April 22, 2016 at 7:12 am
I am still not following that counting.
If the R1 is the primary replica, and fails, R2 picks it up. That's 1 Move, right?
Now R2 is the primary; and fails; why wont R3 pick that up as the second automatic failover.
Or is the interface saying that R1 to R2 is 1 automatic failover and R2 to R1 is a second automatic failover?
April 22, 2016 at 7:16 am
You could look at it that way if it helps. To say you have 2 automatic failovers does not mean failover paths. It means you can define two nodes that can be automatic failover partners. R1 is 1, R2 is 2. If it helps for now to think of R1-R2 and R2-R1 as two, that is fine -- but SQL 2016 is going to increase the number of failover partners, which won't necessarily increase the number of paths the same way. What you want is behavior not supported until SQL 2016.
April 22, 2016 at 7:42 am
jeff.mason (4/22/2016)The only way that the secondary will receive connections is if the primary routes them there as a read only round robin
The listener (rather than the primary) directs read-intent queries to a secondary.
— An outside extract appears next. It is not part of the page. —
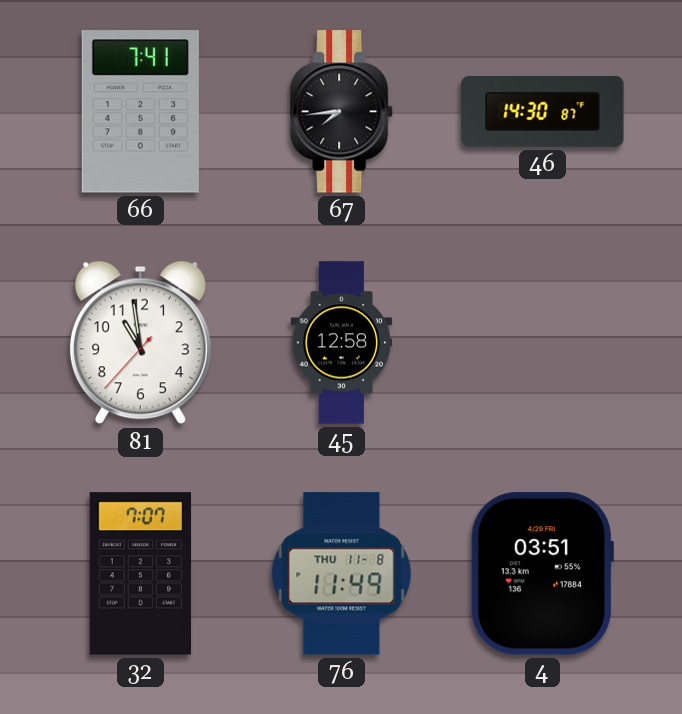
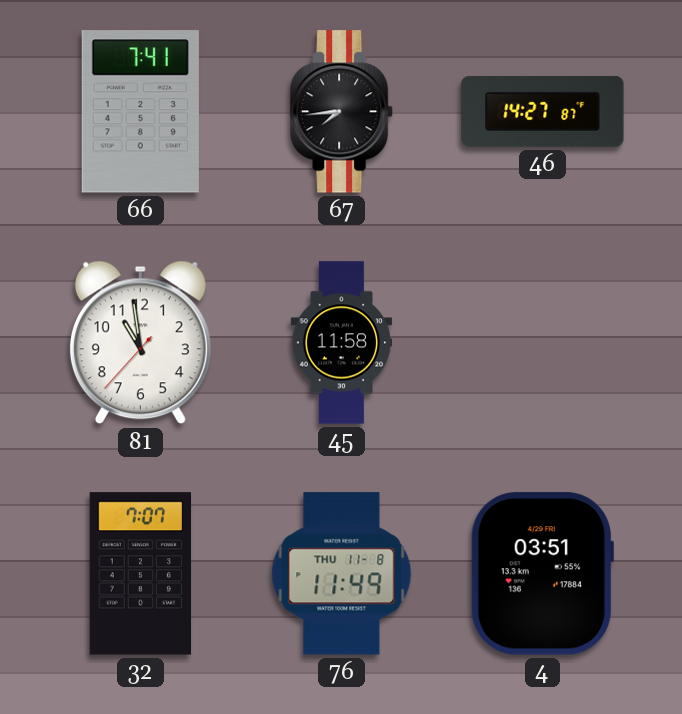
46: 14:30 -> 14:27
45: 12:58 -> 11:58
And in fact if both R1 and R2 are down, there won't be a listener active to direct traffic that way so actually there won't be any traffic hitting the R3 via the listener name.
No, but read-only connections can still be directed straight to a specific secondary, so R3 would still be readable.
April 22, 2016 at 7:46 am
Beatrix Kiddo (4/22/2016)
jeff.mason (4/22/2016)The only way that the secondary will receive connections is if the primary routes them there as a read only round robin
The listener (rather than the primary) directs read-intent queries to a secondary.
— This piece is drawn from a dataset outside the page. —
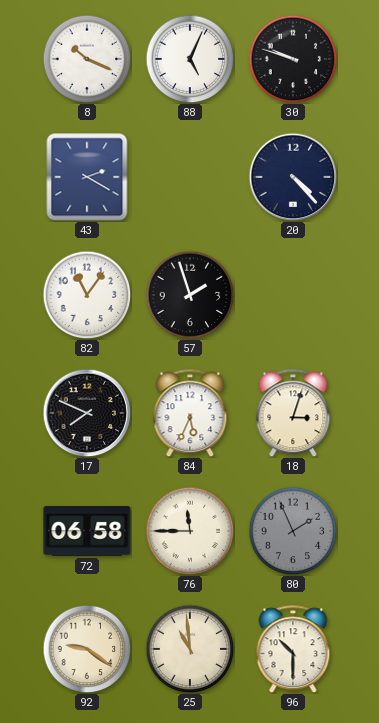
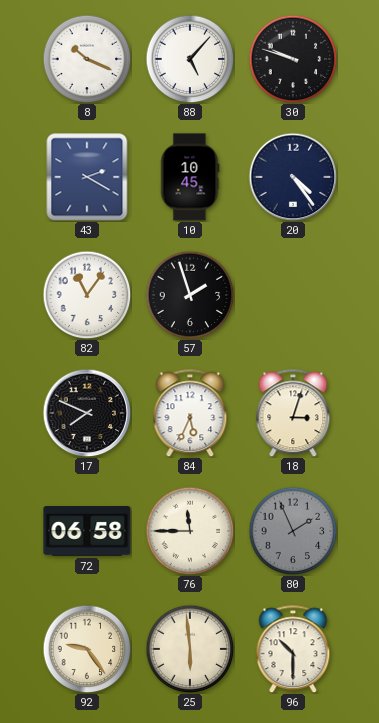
88: 5:04 -> 5:07
10: none -> 10:45
20: 4:23 -> 4:24
92: 9:21 -> 9:24
25: 10:59 -> 5:59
And in fact if both R1 and R2 are down, there won't be a listener active to direct traffic that way so actually there won't be any traffic hitting the R3 via the listener name.
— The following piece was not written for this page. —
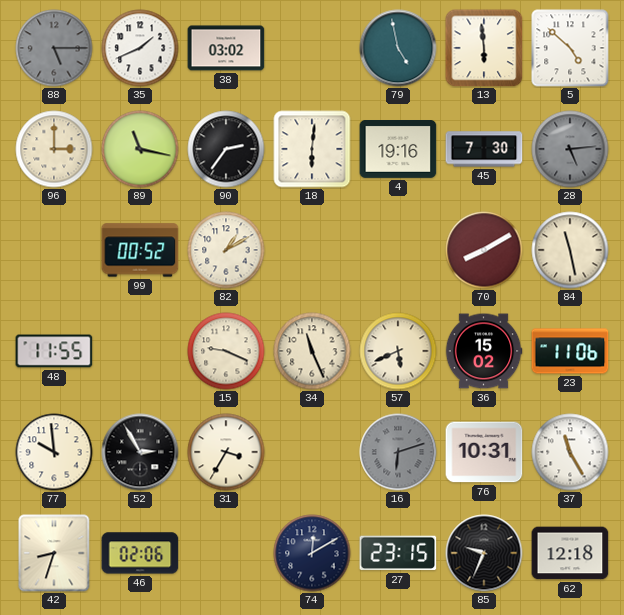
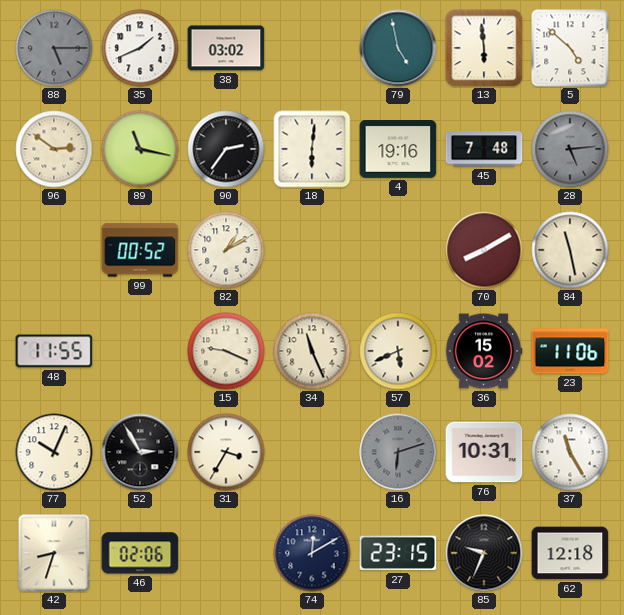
96: 3:00 -> 2:51
45: 7:30 -> 7:48
77: 9:59 -> 10:04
No, but read-only connections can still be directed straight to a specific secondary, so R3 would still be readable.
Can you tell me a time when the listener is not owned by the primary? And what's going to direct traffic if there is no listener?
April 22, 2016 at 7:47 am
? You don't have to have a listener to connect to either a primary OR a secondary.
April 22, 2016 at 7:55 am
You do if you use the listener name in a connection string, though, and again, if he is wanting to see his connections move as things fail over, he is clearly using the listener in his connection string.
April 22, 2016 at 9:11 am
jeff.mason (4/22/2016)
To say you have 2 automatic failovers does not mean failover paths. It means you can define two nodes that can be automatic failover partners. R1 is 1, R2 is 2.
Hmm, Okay, another question from this then if you don't mind.
As I cant test this right now (otherwise I would) because someone else is now using this test cluster to get their Read-Only portion of their application to work; so I am leaving the boxes alone for a bit:
What would happen if I defined the following:
R1: Synch. Auto-Failover.
R2: Synch. Manual Failover
R3: Synch. Auto-Failover
And then I powered off R1.
Would it simply failover to R3 Automatically?
April 22, 2016 at 9:16 am
Exactly.
April 22, 2016 at 9:25 am
And then if I brought back R1, waited for them to Synch and powered off R3 it would go straight to R1?
April 22, 2016 at 9:30 am
Yes again. The only gotcha for those coming from failover clusters is that there is no concept of "failback". In FCIs you can set up so that if a preferred node goes down and failover happens, then when the node comes back up, it fails back to the original location. This is for instance balancing during Windows patching, for instance. But in AGs, if you turn off R1 and fail to R3 and then turn R1 back on, it stays on R3 until either you manually move it or as you ask you turn off R3.
April 22, 2016 at 12:24 pm
Thanks Jeff..
That certainly clarifies the Automatic Failover options now. I clearly had it wrong!